Required action:
Without the pictures, reproduce the entries below exactly.
===
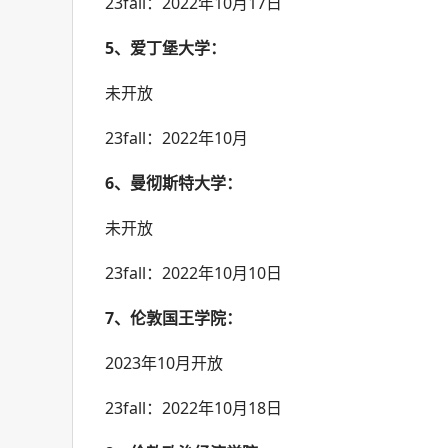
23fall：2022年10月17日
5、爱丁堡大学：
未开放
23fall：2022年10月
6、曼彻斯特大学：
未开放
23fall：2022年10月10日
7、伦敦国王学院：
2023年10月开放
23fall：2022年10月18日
===
Reply:
23fall：2022年10月17日
5、爱丁堡大学：
未开放
23fall：2022年10月
6、曼彻斯特大学：
未开放
23fall：2022年10月10日
7、伦敦国王学院：
2023年10月开放
23fall：2022年10月18日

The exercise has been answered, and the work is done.